最近、ハーバード大学の教授が第二次大戦中の慰安婦は、売春婦だったという主旨の論文を、International review of law and economicsという学術誌に掲載するという話が、話題になっている。韓国では猛ブーイングが起こっているようだ。この件、産経新聞なども報じているが、韓国中央日報の日本語版サイトの記事を以下に示す。
https://news.yahoo.co.jp/articles/bbdf26c14d987da8a3359bc53ae5421ceaa72be3
私は、慰安婦問題はかなり深く考えたつもりである。その結果、韓国の朴裕河氏の「帝国の慰安婦」という本が、その理解には良い本であると評価している。
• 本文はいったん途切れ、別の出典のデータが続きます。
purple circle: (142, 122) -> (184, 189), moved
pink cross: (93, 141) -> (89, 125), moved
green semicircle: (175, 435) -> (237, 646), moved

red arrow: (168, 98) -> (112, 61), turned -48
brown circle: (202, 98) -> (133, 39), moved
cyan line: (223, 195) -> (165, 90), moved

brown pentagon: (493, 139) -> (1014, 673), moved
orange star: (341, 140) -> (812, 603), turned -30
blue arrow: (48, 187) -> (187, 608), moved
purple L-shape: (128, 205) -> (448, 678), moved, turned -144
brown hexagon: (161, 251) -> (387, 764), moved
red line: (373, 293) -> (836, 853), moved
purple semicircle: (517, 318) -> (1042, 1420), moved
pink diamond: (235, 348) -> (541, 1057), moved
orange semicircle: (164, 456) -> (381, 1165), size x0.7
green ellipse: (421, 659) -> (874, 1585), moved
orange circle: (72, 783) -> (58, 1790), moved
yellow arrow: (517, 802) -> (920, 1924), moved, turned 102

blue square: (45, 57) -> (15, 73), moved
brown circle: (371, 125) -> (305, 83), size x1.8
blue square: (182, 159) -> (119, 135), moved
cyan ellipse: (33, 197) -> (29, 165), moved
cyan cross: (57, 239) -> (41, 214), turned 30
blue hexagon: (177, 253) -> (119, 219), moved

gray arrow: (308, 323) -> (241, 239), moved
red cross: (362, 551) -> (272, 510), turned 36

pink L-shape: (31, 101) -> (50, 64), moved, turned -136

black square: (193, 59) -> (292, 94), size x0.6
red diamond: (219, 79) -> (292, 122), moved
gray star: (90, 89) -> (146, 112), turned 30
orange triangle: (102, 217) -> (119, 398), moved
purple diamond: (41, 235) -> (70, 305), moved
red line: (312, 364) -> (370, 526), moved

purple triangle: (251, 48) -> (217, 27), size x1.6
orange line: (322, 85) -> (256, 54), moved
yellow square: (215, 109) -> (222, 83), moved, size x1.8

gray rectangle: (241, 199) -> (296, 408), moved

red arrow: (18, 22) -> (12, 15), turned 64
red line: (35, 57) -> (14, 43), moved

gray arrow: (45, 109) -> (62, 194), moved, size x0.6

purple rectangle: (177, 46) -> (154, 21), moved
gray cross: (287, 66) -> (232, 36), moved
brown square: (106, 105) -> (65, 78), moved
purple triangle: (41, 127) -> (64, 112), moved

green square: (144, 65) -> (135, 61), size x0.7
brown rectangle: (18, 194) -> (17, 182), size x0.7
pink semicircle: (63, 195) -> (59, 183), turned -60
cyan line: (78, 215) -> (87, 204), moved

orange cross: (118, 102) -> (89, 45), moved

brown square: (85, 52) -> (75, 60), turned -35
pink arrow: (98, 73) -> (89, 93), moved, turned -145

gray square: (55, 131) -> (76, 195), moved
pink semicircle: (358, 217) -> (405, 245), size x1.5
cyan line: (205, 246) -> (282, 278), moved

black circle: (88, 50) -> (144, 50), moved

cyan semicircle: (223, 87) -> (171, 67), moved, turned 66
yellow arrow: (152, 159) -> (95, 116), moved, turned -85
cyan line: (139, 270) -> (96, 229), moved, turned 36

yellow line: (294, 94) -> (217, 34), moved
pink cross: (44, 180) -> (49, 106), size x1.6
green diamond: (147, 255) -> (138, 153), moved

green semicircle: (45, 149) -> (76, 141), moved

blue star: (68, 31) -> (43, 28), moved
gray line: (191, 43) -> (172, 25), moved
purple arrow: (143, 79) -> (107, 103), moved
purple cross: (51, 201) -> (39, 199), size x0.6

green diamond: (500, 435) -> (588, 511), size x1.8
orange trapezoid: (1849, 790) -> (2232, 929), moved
それもあり、朴裕河教授の英語のブログ記事を、特に著作権の主張がされていなかったので、日本語に翻訳してブログに掲載したことがある。
https://ameblo.jp/polymorph86/entry-12466515855.html
朴裕河教授の本によれば、慰安婦を単に戦時売春婦と理解することは不十分であり、日本帝国のために兵士とともに戦った女性という把握が正しいということになる。
因みに、この問題が大きく政治問題化したのは、吉田清治という男が、済州島で慰安婦となって働く女性を拉致したという内容の本を書き、それを朝日新聞の本田勝一という記者が記事にし、朝日新聞社が同紙の掲載にしたからである。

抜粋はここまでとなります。